Prozess über 20 Tage

Nach Schießerei: Zu Beginn „Schweigerunde“

Lüdenscheid - Wenn sich die Vorwürfe bestätigen, handelt es sich bei den Angeklagten um zwei gedungene Gewaltverbrecher und ihren Auftraggeber. Das Schwurgericht beginnt mit der Aufarbeitung der blutigen Schießerei am Abend des 7. Juni auf der Wehberger Straße.

Von Olaf Moos

Fünf Verteidiger stehen den vielfach vorbestraften Angeklagten zur Seite, der Zuschauerraum ist gut gefüllt. Doch der auf 20 Verhandlungstage geplante Prozess droht komplizierter zu werden als geplant. Der damals schwer verletzte Lüdenscheider ist offenbar untergetaucht. Oberstaatsanwalt Wolfgang Rahmer sagt im LN-Gespräch: „Wir wissen nicht, wo er ist. Wir suchen ihn.“

Schon im Ermittlungsverfahren hatte der Lüdenscheider laut Mitteilung des Landgerichts „keine brauchbaren Angaben“ zu den Beschuldigten oder den Hintergründen der Attacke gemacht. Die Staatsanwaltschaft geht davon aus, dass es sich bei dem Angriff mit einer halbautomatischen 6,35-Millimeter-Pistole um einen Racheakt im Drogenmilieu gehandelt hat.

Demnach war der mutmaßliche Auftraggeber, ein 26-jähriger Lüdenscheider, drei Wochen zuvor von dem ebenfalls als Dealer bekannten späteren Opfer in einer Wohnung am Asenberg schwer misshandelt worden – und engagierte zwei aus Bergheim und Kerpen stammende Bekannte für die Vergeltung.

Aber nicht nur das Opfer des als versuchter Mord angeklagten Verbrechens schweigt. Auch die drei Angeklagten machen auf Anraten ihrer Verteidiger von ihrem Recht Gebrauch, keine Angaben zu machen – „vorerst“, wie etwa Rechtsanwalt Philipp Thiée aus Frankfurt am Main sagt. Die Vorsitzende des Schwurgerichts, Richterin Heike Hartmann-Garschagen, quittiert das mit der Bemerkung: „Aha, die Schweigerunde.“ Für die nicht vollendete Tat, also den versuchten Mord, gilt ein Strafrahmen von bis zu 15 Jahren Gefängnis. Der 30-Jährige Kerpener muss sich zudem wegen unerlaubten Waffenbesitzes verantworten. Die fragliche Pistole ist nicht registriert.

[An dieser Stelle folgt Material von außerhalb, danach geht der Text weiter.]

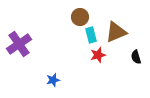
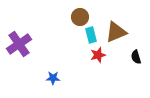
blue star: moved 2 px up; rotated 16 degrees clockwise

Die mühsame Einführung aller bekannten Fakten in den Prozess beginnt mit der Vernehmung von Polizisten. Ein 24-Jähriger berichtet, dass mehrere Zeugen drei Schüsse gehört haben. Dass ein Mann in wilder Flucht und „völlig panisch“ über einen Hinterhof gesprintet ist, zwei Verfolger dicht auf den Fersen. Dass er zweimal getroffen wurde, vor einer Haustür zusammengesackt und mit letzter Kraft in einen Hausflur gerobbt ist. Dass er bei Eintreffen der Polizei „kaum ansprechbar“ war.

Auch die Passanten waren nach den Geschehnissen „überwiegend kaum in der Lage, auszusagen“, berichtet ein anderer Polizist. Es wurden drei Patronenhülsen gefunden, eine Kugel steckte, wohl als Querschläger, in einer Wand, dicht neben einer Gruppe, die gerade den Grill angeworfen hatte.